This topic is one that’s been on my mind for a while, and as of late, on my mind more so than usual. If you’re involved in the fashion industry yourself, you may already be aware that last Thursday marked the start of NYFW, a.k.a. my favorite time of year. After being fortunate enough to attend the last two seasons, I feel as if I’ve become a bit of an addict. Sure, its a lot of work, a lot of stress, and at times not as glamorous as it may seem (though that’s all a topic for another day), there’s something about the energy that I can’t get enough of. Call me a fashion week junkie.
Back in early January, I was faced with the question of whether or not I would be attending this time around. With a wedding at the end of this year and a couple of other fun trips leading up to it, I knew deep down that I was going to have to RSVP “No.” It was literally painful – my sweet intern had to sit next to me and actually make me click the button! As soon as I sent in my regrets, I was immediately filled with regret. The FOMO (meaning “Fear Of Missing Out) began – and hit hard.
It wasn’t until last Thursday when I saw everyone’s stories from the first day of fashion week that I really felt it. All the feelings of being in NYC and the rush of the first day came flooding back. I was in a serious funk – the rest of my day was spent being grumpy, jealous, unmotivated , and flooded with other unpleasant emotions that are embarrassing to admit to. During an afternoon coffee break, on my my sweet friends, Molly, reminded me how important it is in moments like that to celebrate my successes. She was totally right! I may not have been at fashion week, but I did have other moments to be excited about.
From that afternoon on, I started thinking about ways to overcome FOMO, and see my situation in a different light. If you’ve ever struggled with feeling like you’re missing out on something, keep reading below for my three tips on how to overcome the feeling of being left out.

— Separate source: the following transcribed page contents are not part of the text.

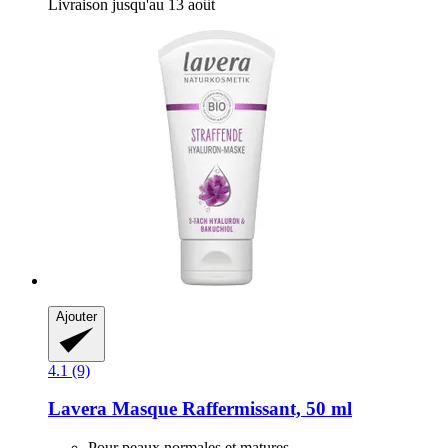
Livraison jusqu'au 13 août
Ajouter
4.1 (9)
Lavera
Masque Raffermissant, 50 ml
Pour peaux normales et matures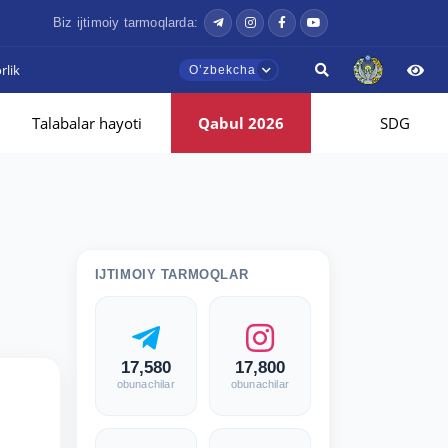
Biz ijtimoiy tarmoqlarda:
lik
Oʼzbekcha
Talabalar hayoti
Qabul 2026
SDG
IJTIMOIY TARMOQLAR
17,580
17,800
obunachilar
obunachilar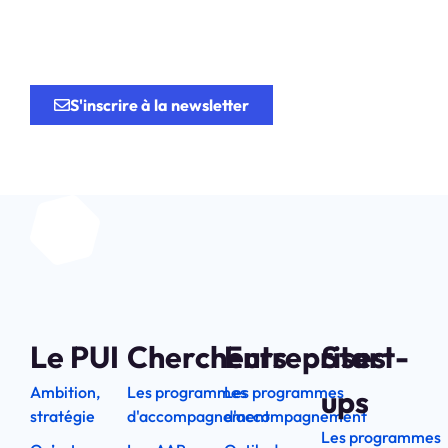
recherche
au service de
l’innovation.
S'inscrire à la newsletter
Le PUI
Chercheurs
Entreprises
Start-
Ambition,
Les programmes
Les programmes
ups
stratégie
d'accompagnement
d'accompagnement
Les programmes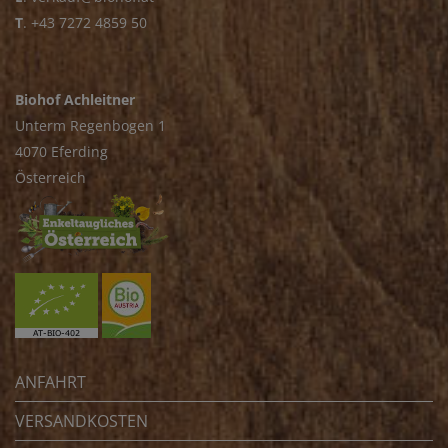
T
.
+43 7272 4859 50
Biohof Achleitner
Unterm Regenbogen 1
4070 Eferding
Österreich
ANFAHRT
VERSANDKOSTEN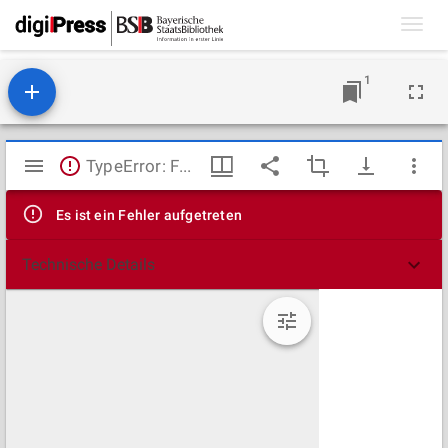
Toggl
navig
1
Mirador
TypeError: Failed to fetch
Viewer
Es ist ein Fehler aufgetreten
Technische Details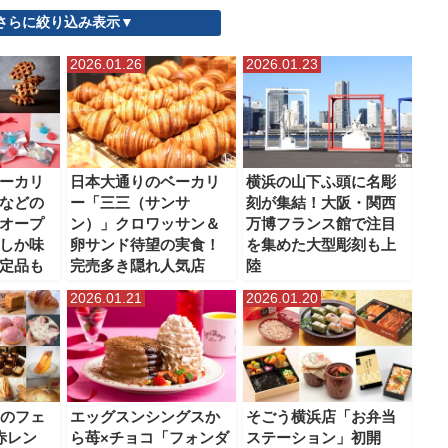
さらに絞り込み表示▼
帰りスポット
横浜中華街
横浜市北部
横浜市南部
横浜駅
2026.01.26
2026.01.23
ーカリ
日本大通りのベーカリ
横浜の山下ふ頭に名彫
などの
ー「三三（サンサ
刻が集結！大阪・関西
オープ
ン）」クロワッサン＆
万博フランス館で注目
しか味
卵サンド待望の実食！
を集めた大型彫刻も上
定品も
完売多き隠れ人気店
陸
2026.01.21
2026.01.20
ンのフェ
エッグスンシングスか
そごう横浜店「お弁当
浜赤レン
ら苺×チョコ「フォンダ
ステーション」初開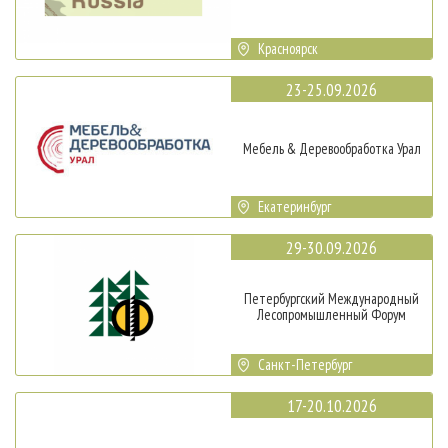
Красноярск
23-25.09.2026
Мебель & Деревообработка Урал
Екатеринбург
29-30.09.2026
Петербургский Международный
Лесопромышленный Форум
Санкт-Петербург
17-20.10.2026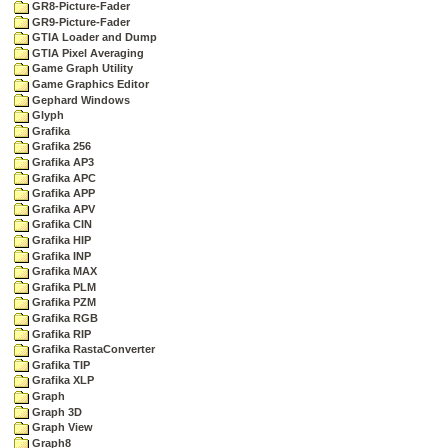
GR8-Picture-Fader
GR9-Picture-Fader
GTIA Loader and Dump
GTIA Pixel Averaging
Game Graph Utility
Game Graphics Editor
Gephard Windows
Glyph
Grafika
Grafika 256
Grafika AP3
Grafika APC
Grafika APP
Grafika APV
Grafika CIN
Grafika HIP
Grafika INP
Grafika MAX
Grafika PLM
Grafika PZM
Grafika RGB
Grafika RIP
Grafika RastaConverter
Grafika TIP
Grafika XLP
Graph
Graph 3D
Graph View
Graph8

In a day and age where it’s so common for everyone to flaunt their best moments in your face on social media, it’s important to remember that what you’re looking at is just that: their best moments. People rarely post the moments they aren’t proud of. Keeping this in mind as I watched story after story of the girls who were at fashion week helped me remember that those fifteen second clips were the best parts of their day, but that there was so much behind the scenes that I know isn’t glamorous. Even knowing this, it does help significantly to just put down your phone, close your computer and unplug – even if for an hour or so. There’s no need to “live vicariously” through others’ most fabulous moments. That leads me to point #2…

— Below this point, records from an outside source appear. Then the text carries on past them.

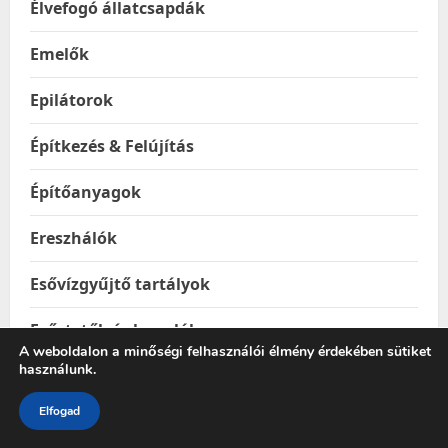
Élvefogó állatcsapdák
Emelők
Epilátorok
Építkezés & Felújítás
Építőanyagok
Ereszhálók
Esővízgyűjtő tartályok
Esőztetők és locsolók
A weboldalon a minőségi felhasználói élmény érdekében sütiket
használunk.
Étel & Ital hordozók
Elfogad
Étel melegentartók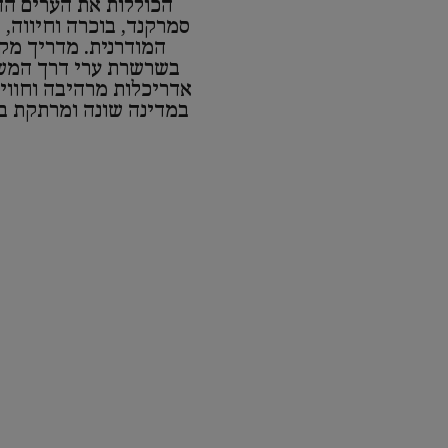
הכוללות את הערים הה
סמרקנד, בוכרה וחיווה,
המודרנית. מדריך מקי
בשרשרת ערי דרך המשי
אדריכלות מרהיבה וחוויו
במדינה שונה ומרתקת ב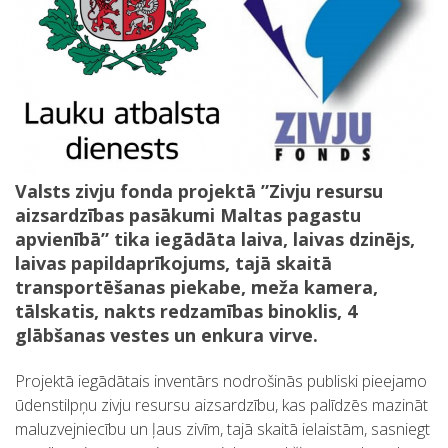
Valsts zivju fonda projektā ”Zivju resursu
aizsardzības pasākumi Maltas pagastu
apvienībā” tika iegādāta laiva, laivas dzinējs,
laivas papildaprīkojums, tajā skaitā
transportēšanas piekabe, meža kamera,
tālskatis, nakts redzamības binoklis, 4
glābšanas vestes un enkura virve.
Projektā iegādātais inventārs nodrošinās publiski pieejamo
ūdenstilpņu zivju resursu aizsardzību, kas palīdzēs mazināt
maluzvejniecību un ļaus zivīm, tajā skaitā ielaistām, sasniegt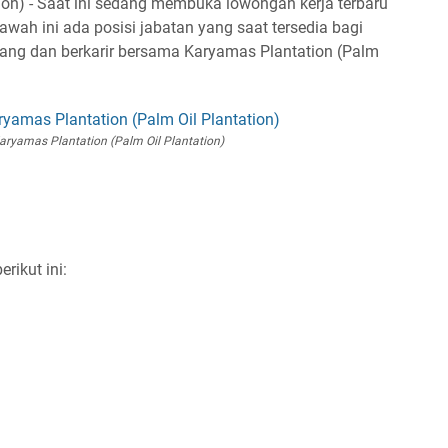
ion) - Saat ini sedang membuka lowongan kerja terbaru
wah ini ada posisi jabatan yang saat tersedia bagi
mbang dan berkarir bersama Karyamas Plantation (Palm
ryamas Plantation (Palm Oil Plantation)
rikut ini: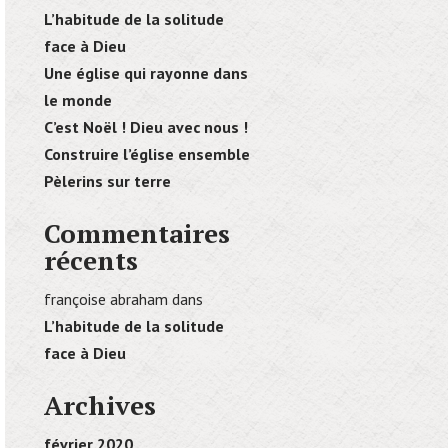
L’habitude de la solitude
face à Dieu
Une église qui rayonne dans
le monde
C’est Noël ! Dieu avec nous !
Construire l’église ensemble
Pèlerins sur terre
Commentaires
récents
françoise abraham
dans
L’habitude de la solitude
face à Dieu
Archives
février 2020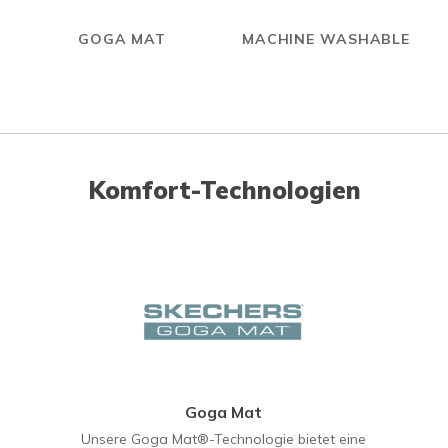
GOGA MAT
MACHINE WASHABLE
Komfort-Technologien
Goga Mat
Unsere Goga Mat®-Technologie bietet eine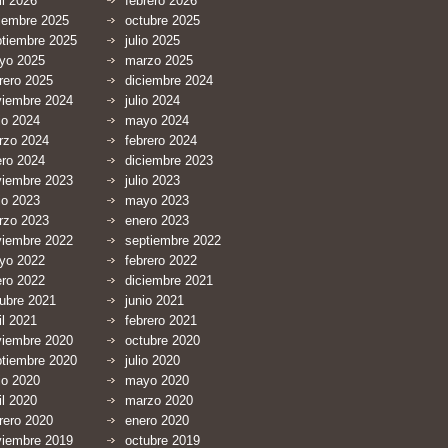
il 2026
febrero 2026
iembre 2025
octubre 2025
ptiembre 2025
julio 2025
yo 2025
marzo 2025
rero 2025
diciembre 2024
viembre 2024
julio 2024
io 2024
mayo 2024
rzo 2024
febrero 2024
ero 2024
diciembre 2023
viembre 2023
julio 2023
io 2023
mayo 2023
rzo 2023
enero 2023
viembre 2022
septiembre 2022
yo 2022
febrero 2022
ero 2022
diciembre 2021
ubre 2021
junio 2021
il 2021
febrero 2021
viembre 2020
octubre 2020
ptiembre 2020
julio 2020
io 2020
mayo 2020
il 2020
marzo 2020
rero 2020
enero 2020
viembre 2019
octubre 2019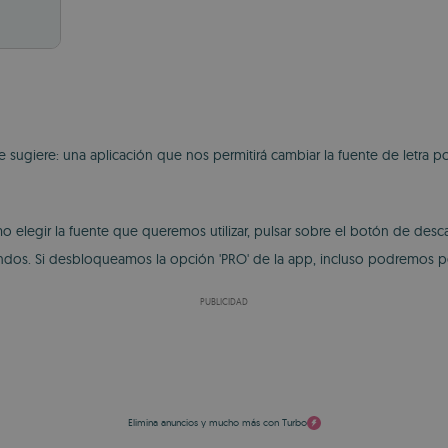
 sugiere: una aplicación que nos permitirá cambiar la fuente de letra p
o elegir la fuente que queremos utilizar, pulsar sobre el botón de descar
undos. Si desbloqueamos la opción 'PRO' de la app, incluso podremos per
PUBLICIDAD
Elimina anuncios y mucho más con Turbo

I can’t count on one hand the number of amazing moments I would have missed out on during the last few days if I had continued to spend all my energy being fearful of what I was missing in NYC. I wouldn’t have noticed the first birds of spring chirping around me, the warm breeze that actually came through this weekend, or enjoyed my first few sips of coffee on a lazy Saturday morning. When I unplugged and began to live in the moment instead of thinking about what I would be doing in NY, point #3 set in automatically…

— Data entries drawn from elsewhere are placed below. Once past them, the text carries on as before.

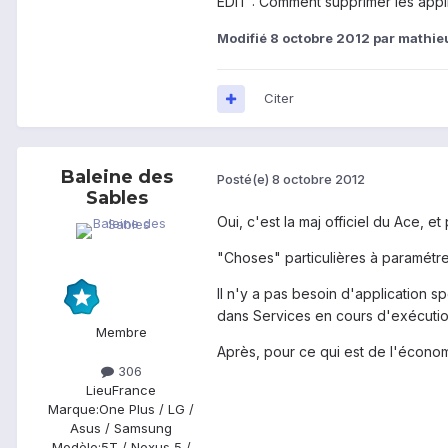
EDIT : Comment supprimer les appli
Modifié
8 octobre 2012
par mathi
Citer
Baleine des
Posté(e)
8 octobre 2012
Sables
Oui, c'est la maj officiel du Ace, e
"Choses" particulières à paramétr
Il n'y a pas besoin d'application s
dans Services en cours d'exécution.
Membre
Après, pour ce qui est de l'économie
306
Lieu
France
Marque:
One Plus / LG /
Asus / Samsung
Modèle:
5T / Nexus 5 /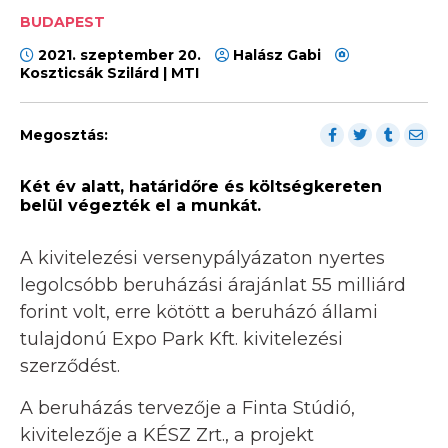
BUDAPEST
2021. szeptember 20.
Halász Gabi
Koszticsák Szilárd | MTI
Megosztás:
Két év alatt, határidőre és költségkereten
belül végezték el a munkát.
A kivitelezési versenypályázaton nyertes
legolcsóbb beruházási árajánlat 55 milliárd
forint volt, erre kötött a beruházó állami
tulajdonú Expo Park Kft. kivitelezési
szerződést.
A beruházás tervezője a Finta Stúdió,
kivitelezője a KÉSZ Zrt., a projekt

Once I noticed all the things I was experiencing because I had stayed home, it made me instantly grateful for what I did have. I always try to believe there is a positive in every situation – so instead of thinking about what you’re missing out on, think about what you are getting instead, and be thankful that you are able to have those experiences. Once you can learn to shift your perspective, FOMO doesn’t seem quite as real.